My eyes widened. “What are you doing?”

“Why, I’m going to milk her,” Sister Allred replied. “I can just as well teach a lesson outside while I’m milking.”

“You know how to milk a cow?” chortled Tony.

“I used to do it all the time when we had the farm,” she answered.

Tony wrinkled his nose and gave one of his “Oh, sure” looks to Jimmy.

“But I need your help. Would you and Jimmy please find me some pans in the meetinghouse kitchen?” she said.

“Who, me?” said Tony, pointing at himself unbelievingly.

“Yes, you!”

Grumbling, Tony and Jimmy shuffled down the hall.

Brian tugged hopefully on Sister Allred’s sleeve. “May I help too?”

She smiled. “You and Phillip can find me some paper towels and a pan of warm water.”

The bellowing cow was dripping milk in a puddle by the time we gathered around her. Sister Allred stroked the cow gently. “Don’t worry, Bossie. We’ll take care of you.”

Tony and Jimmy brought half a dozen pans from the kitchen, and I brought warm water in the biggest bowl I could find. We thought that we had lost Brian until we saw a cowlick of red hair sticking up behind a tremendous moving pile of paper towels.

“It looks as if we’re well stocked,” laughed Sister Allred. “Now, does anyone know what we do first?”

Brian was standing beyond the circle of the group. Finally he cleared his throat. “I know,” he offered shyly. “You need to wash the cow’s udder with that warm water.”

“That’s right,” said Sister Allred. “Have you milked cows before?”

“No,” replied Brian. “But my grandpa used to have cows, and I watched him.”

Soon everyone was helping to wash and dry the cow’s udder—everyone except Tony. I could see him hanging back, watching us silently.

“What’s next?” asked our teacher.

“Milking!” we exclaimed in unison.

Expertly, Sister Allred began to squeeze the cow’s teats with both her hands. Thick, warm milk squirted into a pan. Soon she pushed back her chair. “Anybody else want to try?”

“I do!” Brian piped up. A freckled grin creased his face as he squeezed a trickle of milk into the pan.

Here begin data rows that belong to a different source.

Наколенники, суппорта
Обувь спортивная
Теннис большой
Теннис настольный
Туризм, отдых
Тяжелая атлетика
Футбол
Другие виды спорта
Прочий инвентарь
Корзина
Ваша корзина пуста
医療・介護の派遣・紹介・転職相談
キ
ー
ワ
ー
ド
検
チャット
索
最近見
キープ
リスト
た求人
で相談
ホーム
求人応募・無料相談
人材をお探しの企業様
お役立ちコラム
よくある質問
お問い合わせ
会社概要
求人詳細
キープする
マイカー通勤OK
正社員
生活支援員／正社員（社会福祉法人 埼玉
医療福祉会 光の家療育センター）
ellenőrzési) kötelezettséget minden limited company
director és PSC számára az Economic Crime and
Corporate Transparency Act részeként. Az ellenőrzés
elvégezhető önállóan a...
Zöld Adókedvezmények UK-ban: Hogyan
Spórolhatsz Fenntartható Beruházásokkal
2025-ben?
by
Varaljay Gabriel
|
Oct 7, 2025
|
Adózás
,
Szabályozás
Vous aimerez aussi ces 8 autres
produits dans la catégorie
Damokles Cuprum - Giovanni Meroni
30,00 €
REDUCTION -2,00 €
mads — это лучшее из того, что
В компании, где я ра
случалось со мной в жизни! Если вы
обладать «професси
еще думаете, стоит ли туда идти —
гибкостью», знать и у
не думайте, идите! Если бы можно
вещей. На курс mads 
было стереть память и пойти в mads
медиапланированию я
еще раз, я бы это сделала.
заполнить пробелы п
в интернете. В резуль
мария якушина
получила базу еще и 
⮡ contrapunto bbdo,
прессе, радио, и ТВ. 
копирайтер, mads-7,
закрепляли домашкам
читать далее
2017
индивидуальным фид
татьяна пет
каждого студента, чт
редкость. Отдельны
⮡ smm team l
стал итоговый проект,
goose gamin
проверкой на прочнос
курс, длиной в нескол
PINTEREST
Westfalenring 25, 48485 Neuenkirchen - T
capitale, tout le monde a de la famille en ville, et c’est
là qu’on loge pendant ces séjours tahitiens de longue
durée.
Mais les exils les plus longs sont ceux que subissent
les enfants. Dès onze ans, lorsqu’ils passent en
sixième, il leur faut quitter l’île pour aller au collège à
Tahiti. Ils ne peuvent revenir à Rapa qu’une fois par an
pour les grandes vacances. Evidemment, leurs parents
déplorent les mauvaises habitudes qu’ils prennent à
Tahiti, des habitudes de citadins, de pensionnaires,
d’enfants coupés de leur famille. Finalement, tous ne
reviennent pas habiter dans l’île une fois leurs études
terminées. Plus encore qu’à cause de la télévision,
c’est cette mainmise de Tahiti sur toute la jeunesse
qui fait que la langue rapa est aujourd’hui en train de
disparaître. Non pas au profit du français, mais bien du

Out of the corner of my eye, I could see Tony edging closer. He began patting the cow’s neck. He cleared his throat again. “Before he died, my grandpa told me about milking cows too. He said that it’s important to always be gentle and kind to them.”

Sister Allred smiled. “Tony, I’m certainly glad that you’re here today. You’ve just taught my Primary lesson. It’s about being gentle and kind.” She chuckled. “Well, it doesn’t exactly talk about cows. But it does say that we should be gentle and kind to everyone, and that must include cows.”

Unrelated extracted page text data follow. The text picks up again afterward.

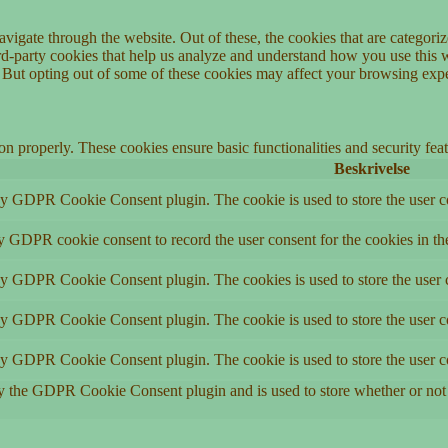
igate through the website. Out of these, the cookies that are categorize
hird-party cookies that help us analyze and understand how you use this 
. But opting out of some of these cookies may affect your browsing exp
ion properly. These cookies ensure basic functionalities and security fe
Beskrivelse
by GDPR Cookie Consent plugin. The cookie is used to store the user co
by GDPR cookie consent to record the user consent for the cookies in th
 by GDPR Cookie Consent plugin. The cookies is used to store the user c
by GDPR Cookie Consent plugin. The cookie is used to store the user co
 by GDPR Cookie Consent plugin. The cookie is used to store the user c
y the GDPR Cookie Consent plugin and is used to store whether or not u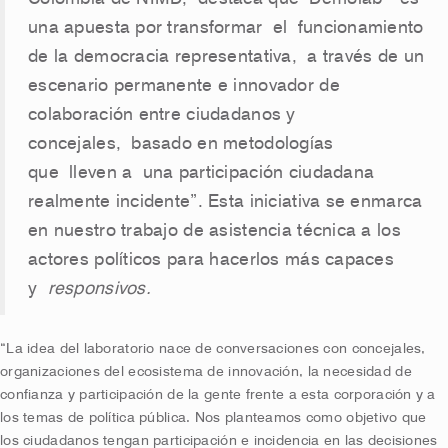
una apuesta por transformar
el
funcionamiento
de la democracia representativa,
a través de un
escenario permanente e innovador de
colaboración entre ciudadanos y
concejales,
basado en metodologías
que
lleven a
una participación ciudadana
realmente incidente”
. Esta iniciativa se enmarca
en nuestro trabajo de asistencia técnica a los
actores políticos para hacerlos más capaces
y
responsivos.
“La idea del laboratorio nace de conversaciones con concejales,
organizaciones del ecosistema de innovación, la necesidad de
confianza y participación de la gente frente a esta corporación y a
los temas de política pública. Nos planteamos como objetivo que
los ciudadanos tengan participación e incidencia en las decisiones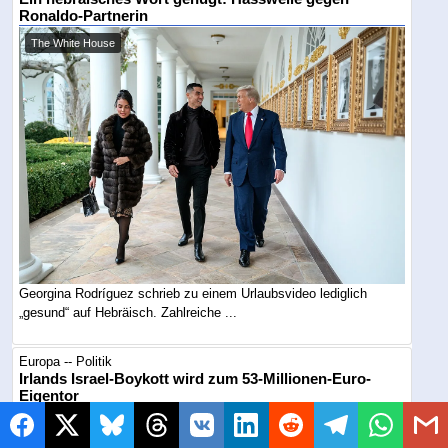
Ronaldo-Partnerin
The White House
Georgina Rodríguez schrieb zu einem Urlaubsvideo lediglich
„gesund“ auf Hebräisch. Zahlreiche ...
Europa -- Politik
Irlands Israel-Boykott wird zum 53-Millionen-Euro-
Eigentor
Symbolbild / KI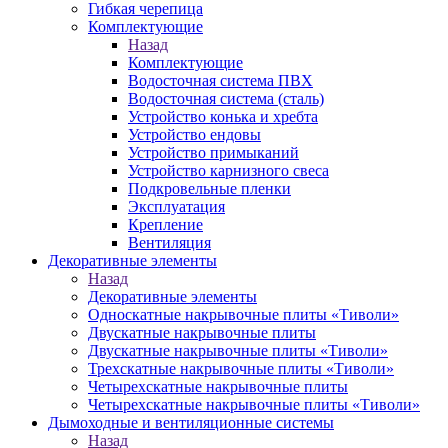
Гибкая черепица
Комплектующие
Назад
Комплектующие
Водосточная система ПВХ
Водосточная система (сталь)
Устройство конька и хребта
Устройство ендовы
Устройство примыканий
Устройство карнизного свеса
Подкровельные пленки
Эксплуатация
Крепление
Вентиляция
Декоративные элементы
Назад
Декоративные элементы
Односкатные накрывочные плиты «Тиволи»
Двускатные накрывочные плиты
Двускатные накрывочные плиты «Тиволи»
Трехскатные накрывочные плиты «Тиволи»
Четырехскатные накрывочные плиты
Четырехскатные накрывочные плиты «Тиволи»
Дымоходные и вентиляционные системы
Назад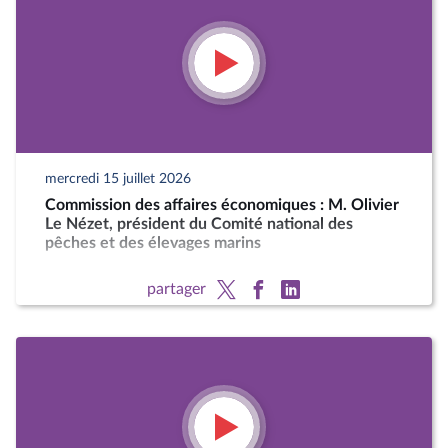
mercredi 15 juillet 2026
Commission des affaires économiques : M. Olivier
Le Nézet, président du Comité national des
pêches et des élevages marins
partager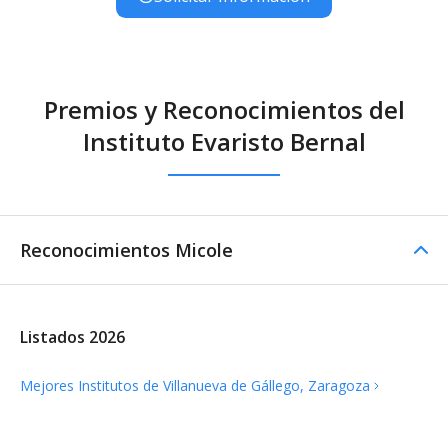
Premios y Reconocimientos del
Instituto Evaristo Bernal
Reconocimientos Micole
Listados 2026
Mejores Institutos de Villanueva de Gállego,
Zaragoza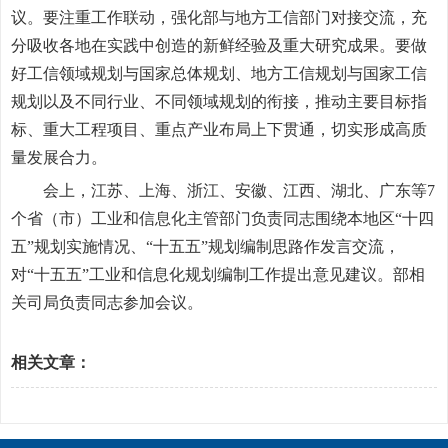
议。要注重工作联动，强化部与地方工信部门对接交流，充
分吸收各地在实践中创造的新鲜经验及重大研究成果。要做
好工信领域规划与国家总体规划、地方工信规划与国家工信
规划以及不同行业、不同领域规划的衔接，推动主要目标指
标、重大工程项目、重点产业布局上下贯通，切实形成高质
量发展合力。
会上，江苏、上海、浙江、安徽、江西、湖北、广东等7
个省（市）工业和信息化主管部门负责同志围绕本地区“十四
五”规划实施情况、“十五五”规划编制思路作发言交流，
对“十五五”工业和信息化规划编制工作提出意见建议。部相
关司局负责同志参加会议。
相关文章：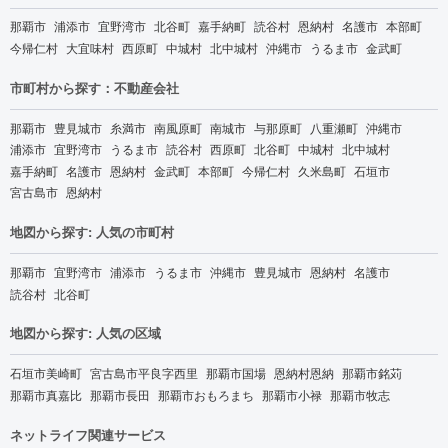
那覇市
浦添市
宜野湾市
北谷町
嘉手納町
読谷村
恩納村
名護市
本部町
今帰仁村
大宜味村
西原町
中城村
北中城村
沖縄市
うるま市
金武町
市町村から探す：不動産会社
那覇市
豊見城市
糸満市
南風原町
南城市
与那原町
八重瀬町
沖縄市
浦添市
宜野湾市
うるま市
読谷村
西原町
北谷町
中城村
北中城村
嘉手納町
名護市
恩納村
金武町
本部町
今帰仁村
久米島町
石垣市
宮古島市
恩納村
地図から探す: 人気の市町村
那覇市
宜野湾市
浦添市
うるま市
沖縄市
豊見城市
恩納村
名護市
読谷村
北谷町
地図から探す: 人気の区域
石垣市美崎町
宮古島市平良字西里
那覇市国場
恩納村恩納
那覇市銘苅
那覇市真嘉比
那覇市長田
那覇市おもろまち
那覇市小禄
那覇市牧志
ネットライフ関連サービス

“Does that also include Primary teachers?” blurted out Brian.

Sister Allred looked at Brian in surprise. “Yes, I suppose it does.”

“Of course, it’s easy to be kind to you. You’re the best Primary teacher I’ve ever had!” He lowered his voice. “You know what else? You’re the best cow milker I’ve ever seen.”

Sister Allred leaned down. Her smiling blue eyes looked prettier than I’d ever seen them. “You know what, Brian? I bet you can all learn to be great cow milkers.”

Soon we were all taking turns milking, even Emily. We must have lined up a dozen times.

“Wow,” said Tony, “I wish my grandpa could see me now.”

Suddenly we heard a voice behind us. “Anybody want a job? I never guessed that I was going to find my cow in the hands of such good milkers.”

We all looked up. A stooped old man was gazing at the pans filled with warm, creamy milk.

“I heard that my cow had headed in this direction, but I never thought that she’d get this far.” He paused and rubbed his gray chin. “I’m serious about that job offer. I can’t even get this much milk out of her myself. Oh, you wouldn’t have to milk very often—only when my wife and I want to get away for a day or two. Betsy here is our last cow, and we don’t want to give her up. She’s mostly a pet.”

“I’d love to milk her,” said Brian.

Tony ground the toe of his shoe into the dirt and motioned toward Sister Allred. “I wouldn’t mind doing it if our teacher helps us. She’s real good at milking. I’m sure that you could trust us to be gentle and kind to Betsy.”

Sister Allred smiled and put her arm around Tony. “I think that my five boys, Emily, and I could handle a job like that.”

I patted the black and white cow, and Betsy gave a final, contented moo.